Could a Self-Funded Plan Be Your Best Option?

CompareSelfFundedandFully-InsuredIt’s common knowledge that offering health insurance benefits helps attract and retain great employees, yet businesses are looking for ways to cut costs as benefits get more expensive. Have you ever considered a self-funded insurance plan?

In a self-funded plan, a business can provide health benefits directly to employees. Instead of the insurance companies, the employer collects the premiums, assumes the risk and pays employee claims. Feel like that might be too much work? Insurance companies can still execute the administrative aspects for your company.

But what if the company underestimates its employees’ claims and can’t afford  to pay them? There are reinsurance contracts that have low stop-loss limits. Stop-loss insurance is just what it sounds like: stop the losses. This is a limit on the amount that a policyholder must make in coinsurance and out-of-pocket payments per year on an insurance policy. Generally, the stop-loss limit is stated as a flat dollar amount. Once the stop-loss limit has been reached, the health insurance company picks up all remaining expenses for the year. With a low stop-loss contract, a self-funded plan may be more of an option than what it has been in the past.
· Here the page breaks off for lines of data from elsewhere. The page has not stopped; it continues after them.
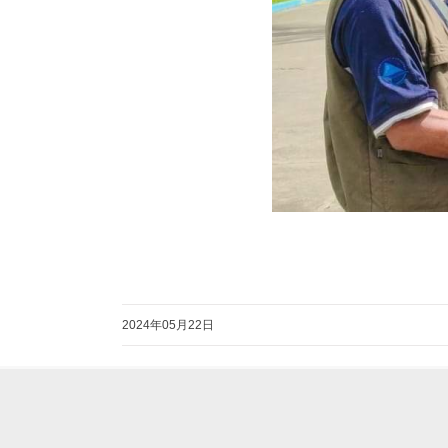
2024年05月22日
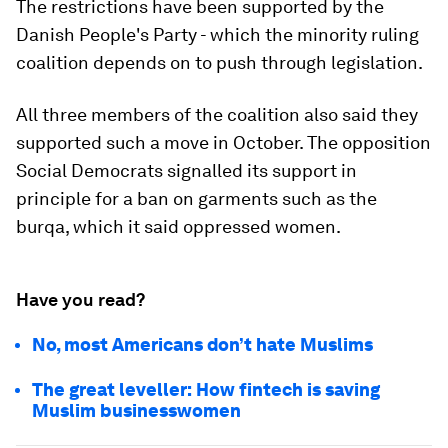
The restrictions have been supported by the
Danish People's Party - which the minority ruling
coalition depends on to push through legislation.
All three members of the coalition also said they
supported such a move in October. The opposition
Social Democrats signalled its support in
principle for a ban on garments such as the
burqa, which it said oppressed women.
Have you read?
No, most Americans don’t hate Muslims
The great leveller: How fintech is saving
Muslim businesswomen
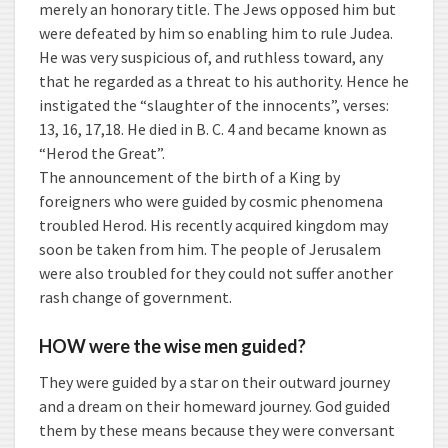
merely an honorary title. The Jews opposed him but
were defeated by him so enabling him to rule Judea.
He was very suspicious of, and ruthless toward, any
that he regarded as a threat to his authority. Hence he
instigated the “slaughter of the innocents”, verses:
13, 16, 17,18. He died in B. C. 4 and became known as
“Herod the Great”.
The announcement of the birth of a King by
foreigners who were guided by cosmic phenomena
troubled Herod. His recently acquired kingdom may
soon be taken from him. The people of Jerusalem
were also troubled for they could not suffer another
rash change of government.
HOW were the wise men guided?
They were guided by a star on their outward journey
and a dream on their homeward journey. God guided
them by these means because they were conversant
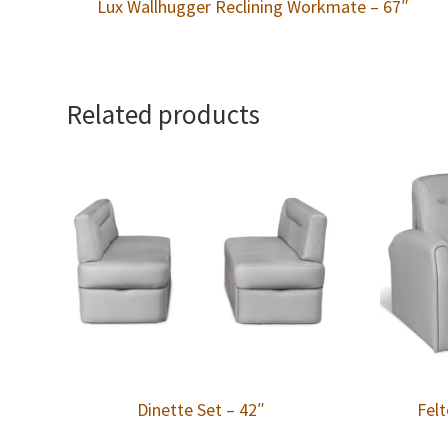
Lux Wallhugger Reclining Workmate – 67″
Related products
Dinette Set – 42″
Felt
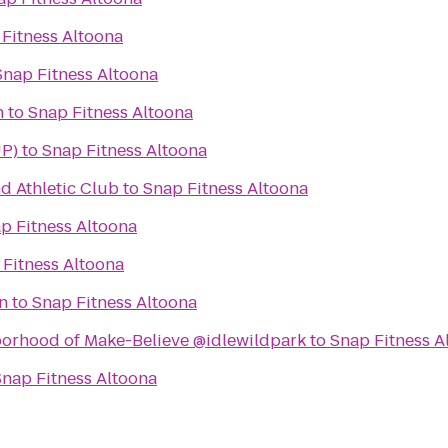
Fitness Altoona
Snap Fitness Altoona
n
to
Snap Fitness Altoona
UP)
to
Snap Fitness Altoona
d Athletic Club
to
Snap Fitness Altoona
p Fitness Altoona
 Fitness Altoona
n
to
Snap Fitness Altoona
borhood of Make-Believe @idlewildpark
to
Snap Fitness A
Snap Fitness Altoona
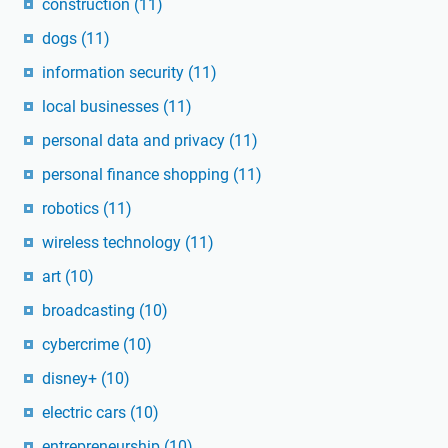
construction
(11)
dogs
(11)
information security
(11)
local businesses
(11)
personal data and privacy
(11)
personal finance shopping
(11)
robotics
(11)
wireless technology
(11)
art
(10)
broadcasting
(10)
cybercrime
(10)
disney+
(10)
electric cars
(10)
entrepreneurship
(10)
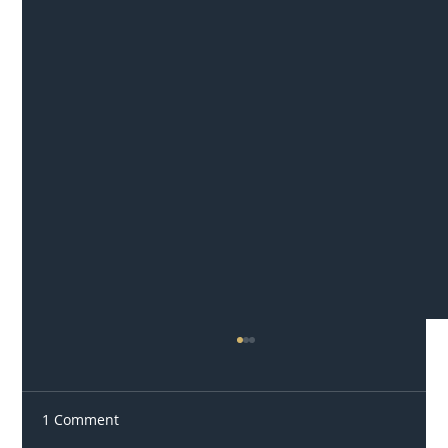
1 Comment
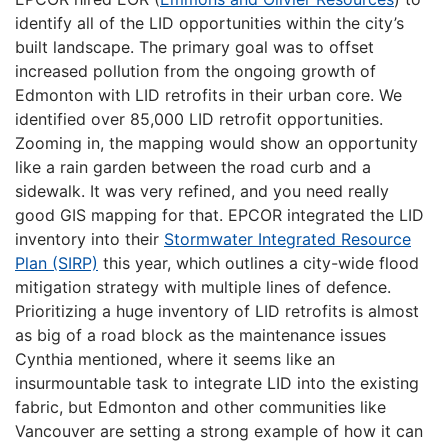
identify all of the LID opportunities within the city’s
built landscape. The primary goal was to offset
increased pollution from the ongoing growth of
Edmonton with LID retrofits in their urban core. We
identified over 85,000 LID retrofit opportunities.
Zooming in, the mapping would show an opportunity
like a rain garden between the road curb and a
sidewalk. It was very refined, and you need really
good GIS mapping for that. EPCOR integrated the LID
inventory into their
Stormwater Integrated Resource
Plan (SIRP)
this year, which outlines a city-wide flood
mitigation strategy with multiple lines of defence.
Prioritizing a huge inventory of LID retrofits is almost
as big of a road block as the maintenance issues
Cynthia mentioned, where it seems like an
insurmountable task to integrate LID into the existing
fabric, but Edmonton and other communities like
Vancouver are setting a strong example of how it can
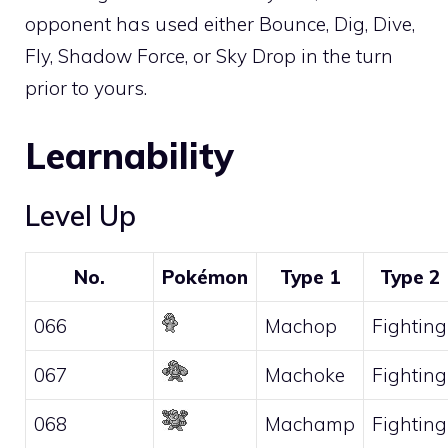
opponent has used either
Bounce
,
Dig
,
Dive
,
Fly
,
Shadow Force
, or
Sky Drop
in the turn
prior to yours.
Learnability
Level Up
No.
Pokémon
Type 1
Type 2
066
Machop
Fighting
067
Machoke
Fighting
068
Machamp
Fighting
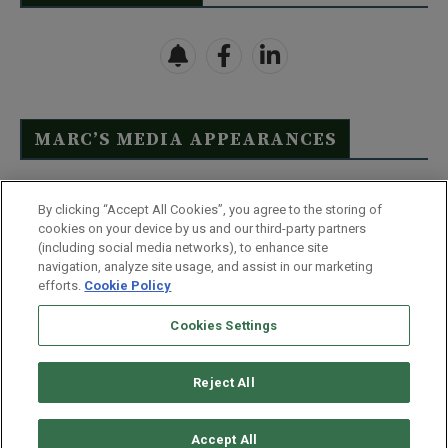
MARC’S MEDIA APPEARANCES
Click Here to See Full List
By clicking “Accept All Cookies”, you agree to the storing of
cookies on your device by us and our third-party partners
(including social media networks), to enhance site
navigation, analyze site usage, and assist in our marketing
efforts.
Cookie Policy
Contact Us
FAQ
Disclaimer
Terms & Conditions
Cookies Settings
Privacy Policy
Whitelist Us
Partner With Us
Do Not Sell or Share My Personal Information
Reject All
©
2026
Wealthy Retirement
| 877.808.9795 | 443.353.4621 | 105 W
Monument Street | Baltimore, MD 21201
Accept All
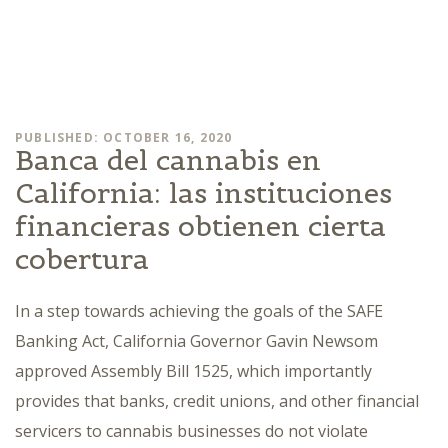
PUBLISHED: OCTOBER 16, 2020
Banca del cannabis en
California: las instituciones
financieras obtienen cierta
cobertura
In a step towards achieving the goals of the SAFE
Banking Act, California Governor Gavin Newsom
approved Assembly Bill 1525, which importantly
provides that banks, credit unions, and other financial
servicers to cannabis businesses do not violate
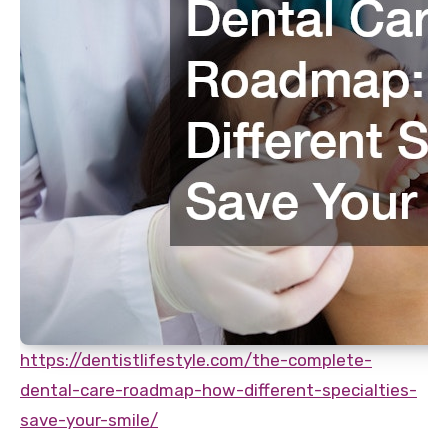
https://dentistlifestyle.com/the-complete-
dental-care-roadmap-how-different-specialties-
save-your-smile/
Below is a check list of what PPACA provisions will directly impact self-funded plans.If you are a group that has a self-funded plan or is entertaining a self-funded plan, these are the some of the provisions that must be covered. Once we see the full impact of the ACA on the fully-insured market, we may see that self-funded plans become an option for both small and mid-sized companies.

 

  • Prohibition on Lifetime Benefit Limit
  • Extension of Dependent Coverage to age 26
  • Restrictions on annual dollar limits for Essential Benefits
  • Medical FSA’s must limit reimbursements of over the counter products
  • Prohibition on cost-sharing for Preventive Services
  • Establishment of internal and external appeals process
  • Coverage for emergency services at an in-network cost-sharing level with no prior authorization required
  • Reporting on W-2’s of aggregate cost of employer sponsored coverage
  • Increase on HSA tax distribution for non-qualified medical expenses from 10% to 20%
  • Women’s Preventive Care expansion according to US Preventive Services Task Force
  • Quality of Care Reporting
  • Provide Summary of Benefits document
  • Medical Flexible Spending Plans limited election of $2,500
  • Notice of Exchanges
  • Eliminate tax deduction for employers taking the Medicare Part D subsidy for retirement prescription drug coverage
  • Comparative effectiveness research fees
  • Clinical trial coverage must be provided
  • Cost-sharing limitation for qualified high deductible health plans
  • Elimination of eligibility rules
  • Elimination of all pre-existing exclusion clauses
  • Reduce any eligibility waiting period to no more than 90 days
  • Employer mandate to offer coverage (delayed to 2015)
  • Reporting on minimum essential coverage to IRS
  • Reinsurance Contribution
  • Automatic Enrollment (delayed until regulations are published)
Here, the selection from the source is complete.